The records below should be copied in full, exactly as shown.

Source material START

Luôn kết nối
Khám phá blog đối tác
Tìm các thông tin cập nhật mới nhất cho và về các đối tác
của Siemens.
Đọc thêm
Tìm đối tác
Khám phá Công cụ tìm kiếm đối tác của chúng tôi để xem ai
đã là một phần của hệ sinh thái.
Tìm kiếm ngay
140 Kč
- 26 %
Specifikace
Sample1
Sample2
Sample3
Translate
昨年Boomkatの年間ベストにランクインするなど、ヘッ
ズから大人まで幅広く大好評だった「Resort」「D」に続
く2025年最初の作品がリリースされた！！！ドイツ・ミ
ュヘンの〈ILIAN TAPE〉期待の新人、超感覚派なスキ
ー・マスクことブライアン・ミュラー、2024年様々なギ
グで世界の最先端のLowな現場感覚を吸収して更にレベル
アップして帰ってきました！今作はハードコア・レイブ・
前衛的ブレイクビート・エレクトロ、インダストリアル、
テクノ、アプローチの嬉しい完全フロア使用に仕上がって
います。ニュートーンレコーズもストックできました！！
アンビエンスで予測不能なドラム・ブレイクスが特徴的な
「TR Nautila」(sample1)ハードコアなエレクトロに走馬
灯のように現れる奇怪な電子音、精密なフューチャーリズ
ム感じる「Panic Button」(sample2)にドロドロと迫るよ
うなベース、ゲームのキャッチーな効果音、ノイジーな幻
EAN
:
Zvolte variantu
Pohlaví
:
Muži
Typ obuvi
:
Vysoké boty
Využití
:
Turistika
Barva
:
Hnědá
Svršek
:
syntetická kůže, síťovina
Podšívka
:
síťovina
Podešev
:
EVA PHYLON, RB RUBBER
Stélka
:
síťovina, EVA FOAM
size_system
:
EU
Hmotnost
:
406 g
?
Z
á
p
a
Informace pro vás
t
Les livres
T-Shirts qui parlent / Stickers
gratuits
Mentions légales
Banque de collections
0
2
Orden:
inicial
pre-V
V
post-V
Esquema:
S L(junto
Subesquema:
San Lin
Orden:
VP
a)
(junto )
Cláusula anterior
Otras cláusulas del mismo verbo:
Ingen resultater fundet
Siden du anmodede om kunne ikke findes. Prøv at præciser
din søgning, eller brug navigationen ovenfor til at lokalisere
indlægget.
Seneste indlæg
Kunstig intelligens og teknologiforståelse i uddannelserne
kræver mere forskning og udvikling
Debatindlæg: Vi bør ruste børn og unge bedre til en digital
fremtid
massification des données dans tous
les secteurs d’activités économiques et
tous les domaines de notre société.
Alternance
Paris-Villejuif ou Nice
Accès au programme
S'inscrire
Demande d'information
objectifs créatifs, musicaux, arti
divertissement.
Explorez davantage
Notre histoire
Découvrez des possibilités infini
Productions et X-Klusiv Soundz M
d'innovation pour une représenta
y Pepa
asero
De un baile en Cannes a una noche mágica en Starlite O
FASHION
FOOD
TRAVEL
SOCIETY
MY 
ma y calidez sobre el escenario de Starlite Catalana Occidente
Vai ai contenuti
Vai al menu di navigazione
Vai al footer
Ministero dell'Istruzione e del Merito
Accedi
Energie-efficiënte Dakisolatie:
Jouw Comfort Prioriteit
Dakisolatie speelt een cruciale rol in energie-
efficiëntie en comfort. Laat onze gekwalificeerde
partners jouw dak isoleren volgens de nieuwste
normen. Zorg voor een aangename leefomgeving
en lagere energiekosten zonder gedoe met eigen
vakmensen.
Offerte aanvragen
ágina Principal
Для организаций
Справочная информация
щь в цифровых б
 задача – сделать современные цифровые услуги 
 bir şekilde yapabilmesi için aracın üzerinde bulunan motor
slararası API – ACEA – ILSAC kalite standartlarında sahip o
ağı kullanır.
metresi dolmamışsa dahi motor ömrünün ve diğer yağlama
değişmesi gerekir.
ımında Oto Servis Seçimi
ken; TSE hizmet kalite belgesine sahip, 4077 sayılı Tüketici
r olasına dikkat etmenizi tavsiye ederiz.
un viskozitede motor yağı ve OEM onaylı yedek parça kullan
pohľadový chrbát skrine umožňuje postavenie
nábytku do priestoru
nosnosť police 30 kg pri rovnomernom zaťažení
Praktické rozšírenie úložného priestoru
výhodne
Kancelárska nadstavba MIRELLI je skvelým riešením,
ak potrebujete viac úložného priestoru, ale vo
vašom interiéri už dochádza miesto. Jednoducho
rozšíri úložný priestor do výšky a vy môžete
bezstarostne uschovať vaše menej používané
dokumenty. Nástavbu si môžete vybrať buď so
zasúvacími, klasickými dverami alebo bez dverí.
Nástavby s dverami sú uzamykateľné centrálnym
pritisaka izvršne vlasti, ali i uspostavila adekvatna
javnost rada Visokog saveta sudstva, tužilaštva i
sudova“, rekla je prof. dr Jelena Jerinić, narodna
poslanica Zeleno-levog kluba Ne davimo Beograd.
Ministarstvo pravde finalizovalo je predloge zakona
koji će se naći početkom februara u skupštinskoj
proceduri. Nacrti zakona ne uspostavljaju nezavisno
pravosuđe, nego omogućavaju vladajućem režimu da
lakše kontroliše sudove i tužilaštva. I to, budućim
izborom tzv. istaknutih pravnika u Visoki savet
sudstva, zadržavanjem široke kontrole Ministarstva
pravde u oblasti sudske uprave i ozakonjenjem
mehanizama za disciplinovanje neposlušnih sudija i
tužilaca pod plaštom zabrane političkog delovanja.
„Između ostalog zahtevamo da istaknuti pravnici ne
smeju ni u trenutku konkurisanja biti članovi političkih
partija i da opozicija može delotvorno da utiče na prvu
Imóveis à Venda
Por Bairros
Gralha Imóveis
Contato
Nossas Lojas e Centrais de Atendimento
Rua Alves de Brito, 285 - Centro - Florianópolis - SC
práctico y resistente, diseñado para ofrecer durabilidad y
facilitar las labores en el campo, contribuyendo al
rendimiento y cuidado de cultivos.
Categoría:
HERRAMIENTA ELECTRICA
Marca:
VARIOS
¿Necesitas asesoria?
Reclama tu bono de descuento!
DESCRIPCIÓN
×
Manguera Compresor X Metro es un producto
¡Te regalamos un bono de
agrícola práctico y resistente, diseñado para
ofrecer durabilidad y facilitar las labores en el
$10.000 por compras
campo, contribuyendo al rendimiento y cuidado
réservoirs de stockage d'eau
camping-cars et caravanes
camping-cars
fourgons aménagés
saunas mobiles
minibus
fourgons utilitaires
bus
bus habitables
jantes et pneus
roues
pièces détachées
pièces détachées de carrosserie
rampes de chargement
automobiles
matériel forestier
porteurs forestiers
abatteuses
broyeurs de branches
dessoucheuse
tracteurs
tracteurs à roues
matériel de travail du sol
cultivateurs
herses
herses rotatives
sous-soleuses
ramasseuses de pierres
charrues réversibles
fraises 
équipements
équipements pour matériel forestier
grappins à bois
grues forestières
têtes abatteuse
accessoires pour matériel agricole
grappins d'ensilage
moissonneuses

Source material END

→ **Answer below**
Luôn kết nối
Khám phá blog đối tác
Tìm các thông tin cập nhật mới nhất cho và về các đối tác
của Siemens.
Đọc thêm
Tìm đối tác
Khám phá Công cụ tìm kiếm đối tác của chúng tôi để xem ai
đã là một phần của hệ sinh thái.
Tìm kiếm ngay
140 Kč
- 26 %
Specifikace
Sample1
Sample2
Sample3
Translate
昨年Boomkatの年間ベストにランクインするなど、ヘッ
ズから大人まで幅広く大好評だった「Resort」「D」に続
く2025年最初の作品がリリースされた！！！ドイツ・ミ
ュヘンの〈ILIAN TAPE〉期待の新人、超感覚派なスキ
ー・マスクことブライアン・ミュラー、2024年様々なギ
グで世界の最先端のLowな現場感覚を吸収して更にレベル
アップして帰ってきました！今作はハードコア・レイブ・
前衛的ブレイクビート・エレクトロ、インダストリアル、
テクノ、アプローチの嬉しい完全フロア使用に仕上がって
います。ニュートーンレコーズもストックできました！！
アンビエンスで予測不能なドラム・ブレイクスが特徴的な
「TR Nautila」(sample1)ハードコアなエレクトロに走馬
灯のように現れる奇怪な電子音、精密なフューチャーリズ
ム感じる「Panic Button」(sample2)にドロドロと迫るよ
うなベース、ゲームのキャッチーな効果音、ノイジーな幻
EAN
:
Zvolte variantu
Pohlaví
:
Muži
Typ obuvi
:
Vysoké boty
Využití
:
Turistika
Barva
:
Hnědá
Svršek
:
syntetická kůže, síťovina
Podšívka
:
síťovina
Podešev
:
EVA PHYLON, RB RUBBER
Stélka
:
síťovina, EVA FOAM
size_system
:
EU
Hmotnost
:
406 g
?
Z
á
p
a
Informace pro vás
t
Les livres
T-Shirts qui parlent / Stickers
gratuits
Mentions légales
Banque de collections
0
2
Orden:
inicial
pre-V
V
post-V
Esquema:
S L(junto
Subesquema:
San Lin
Orden:
VP
a)
(junto )
Cláusula anterior
Otras cláusulas del mismo verbo:
Ingen resultater fundet
Siden du anmodede om kunne ikke findes. Prøv at præciser
din søgning, eller brug navigationen ovenfor til at lokalisere
indlægget.
Seneste indlæg
Kunstig intelligens og teknologiforståelse i uddannelserne
kræver mere forskning og udvikling
Debatindlæg: Vi bør ruste børn og unge bedre til en digital
fremtid
massification des données dans tous
les secteurs d’activités économiques et
tous les domaines de notre société.
Alternance
Paris-Villejuif ou Nice
Accès au programme
S'inscrire
Demande d'information
objectifs créatifs, musicaux, arti
divertissement.
Explorez davantage
Notre histoire
Découvrez des possibilités infini
Productions et X-Klusiv Soundz M
d'innovation pour une représenta
y Pepa
asero
De un baile en Cannes a una noche mágica en Starlite O
FASHION
FOOD
TRAVEL
SOCIETY
MY 
ma y calidez sobre el escenario de Starlite Catalana Occidente
Vai ai contenuti
Vai al menu di navigazione
Vai al footer
Ministero dell'Istruzione e del Merito
Accedi
Energie-efficiënte Dakisolatie:
Jouw Comfort Prioriteit
Dakisolatie speelt een cruciale rol in energie-
efficiëntie en comfort. Laat onze gekwalificeerde
partners jouw dak isoleren volgens de nieuwste
normen. Zorg voor een aangename leefomgeving
en lagere energiekosten zonder gedoe met eigen
vakmensen.
Offerte aanvragen
ágina Principal
Для организаций
Справочная информация
щь в цифровых б
 задача – сделать современные цифровые услуги 
 bir şekilde yapabilmesi için aracın üzerinde bulunan motor
slararası API – ACEA – ILSAC kalite standartlarında sahip o
ağı kullanır.
metresi dolmamışsa dahi motor ömrünün ve diğer yağlama
değişmesi gerekir.
ımında Oto Servis Seçimi
ken; TSE hizmet kalite belgesine sahip, 4077 sayılı Tüketici
r olasına dikkat etmenizi tavsiye ederiz.
un viskozitede motor yağı ve OEM onaylı yedek parça kullan
pohľadový chrbát skrine umožňuje postavenie
nábytku do priestoru
nosnosť police 30 kg pri rovnomernom zaťažení
Praktické rozšírenie úložného priestoru
výhodne
Kancelárska nadstavba MIRELLI je skvelým riešením,
ak potrebujete viac úložného priestoru, ale vo
vašom interiéri už dochádza miesto. Jednoducho
rozšíri úložný priestor do výšky a vy môžete
bezstarostne uschovať vaše menej používané
dokumenty. Nástavbu si môžete vybrať buď so
zasúvacími, klasickými dverami alebo bez dverí.
Nástavby s dverami sú uzamykateľné centrálnym
pritisaka izvršne vlasti, ali i uspostavila adekvatna
javnost rada Visokog saveta sudstva, tužilaštva i
sudova“, rekla je prof. dr Jelena Jerinić, narodna
poslanica Zeleno-levog kluba Ne davimo Beograd.
Ministarstvo pravde finalizovalo je predloge zakona
koji će se naći početkom februara u skupštinskoj
proceduri. Nacrti zakona ne uspostavljaju nezavisno
pravosuđe, nego omogućavaju vladajućem režimu da
lakše kontroliše sudove i tužilaštva. I to, budućim
izborom tzv. istaknutih pravnika u Visoki savet
sudstva, zadržavanjem široke kontrole Ministarstva
pravde u oblasti sudske uprave i ozakonjenjem
mehanizama za disciplinovanje neposlušnih sudija i
tužilaca pod plaštom zabrane političkog delovanja.
„Između ostalog zahtevamo da istaknuti pravnici ne
smeju ni u trenutku konkurisanja biti članovi političkih
partija i da opozicija može delotvorno da utiče na prvu
Imóveis à Venda
Por Bairros
Gralha Imóveis
Contato
Nossas Lojas e Centrais de Atendimento
Rua Alves de Brito, 285 - Centro - Florianópolis - SC
práctico y resistente, diseñado para ofrecer durabilidad y
facilitar las labores en el campo, contribuyendo al
rendimiento y cuidado de cultivos.
Categoría:
HERRAMIENTA ELECTRICA
Marca:
VARIOS
¿Necesitas asesoria?
Reclama tu bono de descuento!
DESCRIPCIÓN
×
Manguera Compresor X Metro es un producto
¡Te regalamos un bono de
agrícola práctico y resistente, diseñado para
ofrecer durabilidad y facilitar las labores en el
$10.000 por compras
campo, contribuyendo al rendimiento y cuidado
réservoirs de stockage d'eau
camping-cars et caravanes
camping-cars
fourgons aménagés
saunas mobiles
minibus
fourgons utilitaires
bus
bus habitables
jantes et pneus
roues
pièces détachées
pièces détachées de carrosserie
rampes de chargement
automobiles
matériel forestier
porteurs forestiers
abatteuses
broyeurs de branches
dessoucheuse
tracteurs
tracteurs à roues
matériel de travail du sol
cultivateurs
herses
herses rotatives
sous-soleuses
ramasseuses de pierres
charrues réversibles
fraises 
équipements
équipements pour matériel forestier
grappins à bois
grues forestières
têtes abatteuse
accessoires pour matériel agricole
grappins d'ensilage
moissonneuses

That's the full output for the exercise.